Abstract
It is believed that social and spatial polarization has intensified in German cities due to globalization. We find this recognition in the discourse on the “Socially Integrative City Program,” which has been conducted as a common task of the Federal and Länder governments of Germany since 1999. There is, however, little empirical research on the degree to which polarization has intensified in the process of globalization. The purpose of this article is to examine this theme using the case of Dortmund. This city is in the Land of North Rhine-Westphalia, which tackled the problem of intraurban polarization earlier than the Federal government from the beginning of the 1990s. Dortmund is one of the cities that has worked hard to resolve the problem, and its policy was supported by the EU in the framework of the URBAN II program of during 2000 and 2006.
Although there are different views on the beginning of globalization, the author thinks that it has intensified since around 1990, because information and communication technology made significant advances around that time and has deeply influenced not only the economic but also the social and political spheres. In the case of Germany, we should take into account the unification of the Federal Republic and the Democratic Republic and the influx of migrants from all over the world, but especially from the former socialist countries, when we discuss the effects of the globalization on German society. Thus the present author compares the spatial segregation of foreign inhabitants before and after 1990.
To measure intraurban polarization, the spatial concentration of the poor and the unemployed can be compared only between around 2000 and 2004 because of limited data availability. These indicators including the spatial segregation of foreign inhabitants are considered as variables of social exclusion as a multidimensional phenomenon of intraurban polarization not only in German but also in European cities as a whole. The present author uses the Unterbezirk or subdistrict as the unit area for analysis. There are 170 subdistricts in Dortmund, which can be regarded as neighborhoods, although the former is larger than the latter.
As a result, all subdistricts in so-called Nordstadt and two inner-city subdistricts west of the city center are identified as problem districts. These districts are characterized by immigrants of various origins and represent social exclusion and intraurban polarization. There were traditional heavy industries, especially firms in the steel industry, and breweries in these districts. But almost all the traditional industries closed down from the 1970s through the 1990s. The terminal port of the Dortmund-Ems Canal is in northwest of Nordstadt. Because of the decline of the steel industry and breweries, the logistics companies around the port were hard hit.
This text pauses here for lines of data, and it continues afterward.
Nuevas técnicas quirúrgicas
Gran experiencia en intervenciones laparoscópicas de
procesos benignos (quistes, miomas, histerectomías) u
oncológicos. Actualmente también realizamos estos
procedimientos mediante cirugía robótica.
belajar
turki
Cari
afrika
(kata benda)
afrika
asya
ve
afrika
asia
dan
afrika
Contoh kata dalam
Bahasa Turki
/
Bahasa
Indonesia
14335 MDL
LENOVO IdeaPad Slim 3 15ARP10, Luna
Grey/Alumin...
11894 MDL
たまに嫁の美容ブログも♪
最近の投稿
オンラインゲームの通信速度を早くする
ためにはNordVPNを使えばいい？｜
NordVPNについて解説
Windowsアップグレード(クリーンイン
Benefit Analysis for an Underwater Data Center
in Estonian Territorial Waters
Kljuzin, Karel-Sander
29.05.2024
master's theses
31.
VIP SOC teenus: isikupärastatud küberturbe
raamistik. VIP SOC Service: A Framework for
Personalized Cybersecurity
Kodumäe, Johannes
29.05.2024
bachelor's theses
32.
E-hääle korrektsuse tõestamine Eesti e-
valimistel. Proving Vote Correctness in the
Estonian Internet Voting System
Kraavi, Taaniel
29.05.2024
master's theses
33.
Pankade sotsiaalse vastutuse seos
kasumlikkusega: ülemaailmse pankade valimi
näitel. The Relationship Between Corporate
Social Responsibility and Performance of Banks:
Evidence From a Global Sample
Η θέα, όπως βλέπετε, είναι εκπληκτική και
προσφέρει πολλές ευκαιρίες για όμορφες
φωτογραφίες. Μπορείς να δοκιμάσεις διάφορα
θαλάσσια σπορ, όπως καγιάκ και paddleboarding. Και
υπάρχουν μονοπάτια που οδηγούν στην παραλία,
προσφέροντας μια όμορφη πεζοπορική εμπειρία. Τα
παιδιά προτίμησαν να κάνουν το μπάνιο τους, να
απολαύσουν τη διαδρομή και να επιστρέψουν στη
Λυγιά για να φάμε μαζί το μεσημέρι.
The concentration of foreign inhabitants in those subdistricts was also observed before 1990, and the dissimilarity indices of foreign inhabitants have declined since at least 1987. There have been a complex of ups and downs of residential location quotients of each nationality, but most of them declined between 1987 and 1995. On the other hand, the concentration of persons depending on welfare benefits accelerated between 2000 and 2004 in most subdistricts of Nordstadt, although their proportion in the district's total population declined in the second half of the 1990s. The number of unemployed increased more rapidly in many subdistricts between 1999 and 2004. In regard to the segregation of foreign inhabitants, their absolute number increased in the 1990s. According to the estimation of the city authority of Dortmund, the proportion of people with migrant backgrounds reaches more than 60% in the eastern and middle parts of Nordstadt.
It should be noted that so-called guest workers do not always represent polarization. ...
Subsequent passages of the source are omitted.